How Serious is Sin?

One of the things that I believe is a struggle for many, believers and non-believers alike, is the severity of sin. Many people, by the world’s standards, live very decent lives, not rocking the boat much, if at all, and they go about their lives, helping others and doing what they can to either make the world a better place or, at the very least, not make the world any worse than it already is.

Many I have come across and have discussed the doctrine of sin with all say the same thing, “I’m a good person. Even though I don’t believe any particular religion, God’s still going to let me into heaven. It wouldn’t make sense for Him not to. I’ve never done anything majorly wrong. Just a few lies here and there, maybe said some nasty things, but that’s about it. Nothing serious.”

The problem that we run into is the fact that we never actually see God as He really is.

For many of us, we see God simply as the loving old grandfather who allows a few sins here and there but because of Jesus, it’s all going to be okay in the end, whether or not you believe in Jesus.

However, that’s only one picture of God.

We have to have the understanding that God is not just loving. He is fair and He is holy. Sin, no matter how small we may perceive it, must be punished. And unless you cling to the cross of Christ and believe on Jesus, God must punish your sin by condemning you to eternal separation from Him and His glorious presence.

“But that’s not fair! I’ve lived a good life! It’s not like I’m a murderer or rapist or something terrible like that!”

The thing is, though, that if you commit even the smallest of sins, you are guilty of committing every sin in the book (James 2:10).

Your sin, no matter how small it may be in your life, is major in God’s life. And it must be punished.

I once read an illustration to show just how severe our sin actually is in the eyes of God. I believe this was used by Kyle Idleman, as well as a few others I have read, but it really makes it clear.

Let’s say you’re in a taxi. You decide to punch the driver as hard as you can. What is he going to do? Odds are good, he’s going to stop his cab and drag you out of this taxi and drive off without you.

Let’s say you are out with your friends. You decide to punch one of your friends. What’s going to happen? Your friend will most likely hit you back.

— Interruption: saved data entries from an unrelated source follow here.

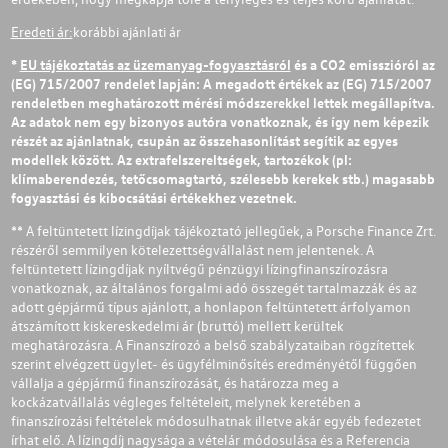
Eredeti ár:
korábbi ajánlati ár
*
EU tájékoztatás az üzemanyag-fogyasztásról
és a CO2 emisszióról az
(EG) 715/2007 rendelet lapján: A megadott értékek az (EG) 715/2007
rendeletben meghatározott mérési módszerekkel lettek megállapítva.
Az adatok nem egy bizonyos autóra vonatkoznak, és így nem képezik
részét az ajánlatnak, csupán az összehasonlítást segítik az egyes
modellek között. Az extrafelszereltségek, tartozékok (pl:
klímaberendezés, tetőcsomagtartó, szélesebb kerekek stb.) magasabb
fogyasztási és kibocsátási értékekhez vezetnek.
** A feltüntetett lízingdíjak tájékoztató jellegűek, a Porsche Finance Zrt.
részéről semmilyen kötelezettségvállalást nem jelentenek. A
feltüntetett lízingdíjak nyíltvégű pénzügyi lízingfinanszírozásra
vonatkoznak, az általános forgalmi adó összegét tartalmazzák és az
adott gépjármű típus ajánlott, a honlapon feltüntetett árfolyamon
átszámított kiskereskedelmi ár (bruttó) mellett kerültek
meghatározásra. A Finanszírozó a belső szabályzataiban rögzítettek
szerint elvégzett ügylet- és ügyfélminősítés eredményétől függően
vállalja a gépjármű finanszírozását, és határozza meg a
kockázatvállalás végleges feltételeit, melynek keretében a
finanszírozási feltételek módosulhatnak illetve akár egyéb fedezetet
írhat elő. A lízingdíj nagysága a vételár módosulása és a Referencia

Or you’re in the mall or somewhere public and you walk up to a random stranger and you hit him. What will he do? He’ll probably hit you back and call up some of his buddies that are nearby to help him kick your butt.

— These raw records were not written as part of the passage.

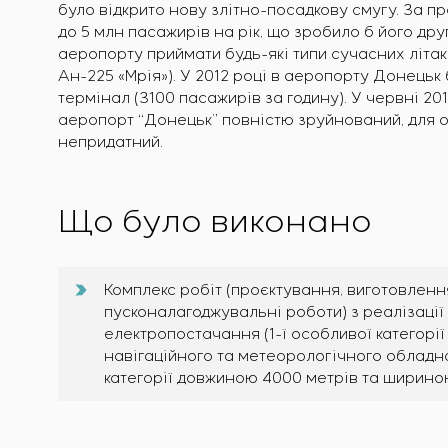
було відкрито нову злітно-посадкову смугу. За 
до 5 млн пасажирів на рік, що зробило б його дру
аеропорту приймати будь-які типи сучасних літак
Ан-225 «Мрія»). У 2012 році в аеропорту Донецьк
термінал (3100 пасажирів за годину). У червні 2014
аеропорт “Донецьк” повністю зруйнований, для 
непридатний.
Що було виконано
Комплекс робіт (проєктування, виготовленн
пусконалагоджувальні роботи) з реалізаці
електропостачання (1-ї особливої категорії
навігаційного та метеорологічного обладна
категорії довжиною 4000 метрів та шириною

Say you punch a cop. Well, you’re definitely getting hit back, and, depending on where you are in the world, you may suffer severe police brutality by having more cops beat on you and then you’ll be thrown into prison.

Say you punch the president or a foreign dignitary or monarch. You’ll definitely get the crap beat out of you by their protection detail, and you’ll be arrested, thrown in prison and, depending on where you are in the world, be sentenced to death.

You see, in every situation, you do the same action: you punch someone. But in each scenario, the person you punch is different, each one higher on the chain of respectability/importance. The higher up the chain you go, the worse the punishment.

Why shouldn’t it be the same with God, the King of Kings? He is the highest authority in the world and in the universe. Why shouldn’t the punishment He doles out be in response to the Person that He is?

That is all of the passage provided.